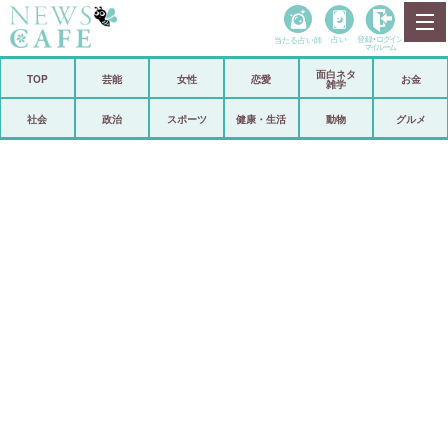
当たる占い師
占い
登録•
ログイン
マイルーム
面白ネタ
ホーム
TOP
芸能
女性
恋愛
お金
雑学
社会
政治
社会
政治
スポーツ
健康・生活
動物
グルメ
経済
海外
芸能
スポーツ
恋愛
ビックリ
コメントポスト
アリ／ナシ
リリース
ショップ
登録・ログイン/マイルーム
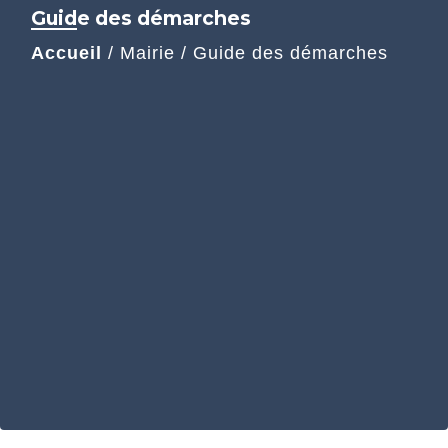
Guide des démarches
Accueil
/
Mairie
/
Guide des démarches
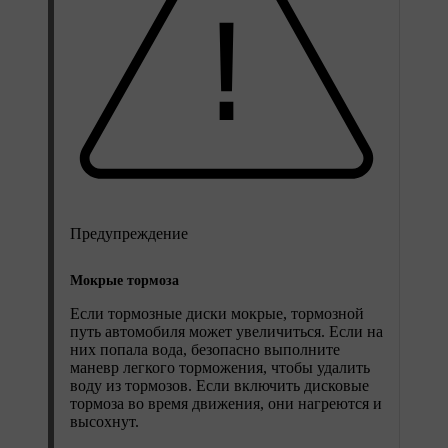
Предупреждение
Мокрые тормоза
Если тормозные диски мокрые, тормозной
путь автомобиля может увеличиться. Если на
них попала вода, безопасно выполните
маневр легкого торможения, чтобы удалить
воду из тормозов. Если включить дисковые
тормоза во время движения, они нагреются и
высохнут.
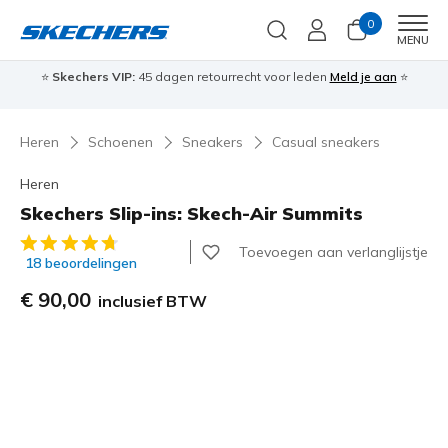
0
Men
MENU
⭐
Skechers VIP:
45 dagen retourrecht voor leden
Meld je aan
⭐
🎁
Heren
Schoenen
Sneakers
Casual sneakers
Heren
Skechers Slip-ins: Skech-Air Summits
4,6 van de 5 klantbeoordelingen
Toevoegen aan verlanglijstje
18 beoordelingen
€ 90,00
inclusief BTW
**********
Task goal = From the entries above, output every line exactly and omit any image.

Answer section =
当たる占い師
占い
登録•
ログイン
マイルーム
面白ネタ
ホーム
TOP
芸能
女性
恋愛
お金
雑学
社会
政治
社会
政治
スポーツ
健康・生活
動物
グルメ
経済
海外
芸能
スポーツ
恋愛
ビックリ
コメントポスト
アリ／ナシ
リリース
ショップ
登録・ログイン/マイルーム
Guide des démarches
Accueil
/
Mairie
/
Guide des démarches
Предупреждение
Мокрые тормоза
Если тормозные диски мокрые, тормозной
путь автомобиля может увеличиться. Если на
них попала вода, безопасно выполните
маневр легкого торможения, чтобы удалить
воду из тормозов. Если включить дисковые
тормоза во время движения, они нагреются и
высохнут.
0
Men
MENU
⭐
Skechers VIP:
45 dagen retourrecht voor leden
Meld je aan
⭐
🎁
Heren
Schoenen
Sneakers
Casual sneakers
Heren
Skechers Slip-ins: Skech-Air Summits
4,6 van de 5 klantbeoordelingen
Toevoegen aan verlanglijstje
18 beoordelingen
€ 90,00
inclusief BTW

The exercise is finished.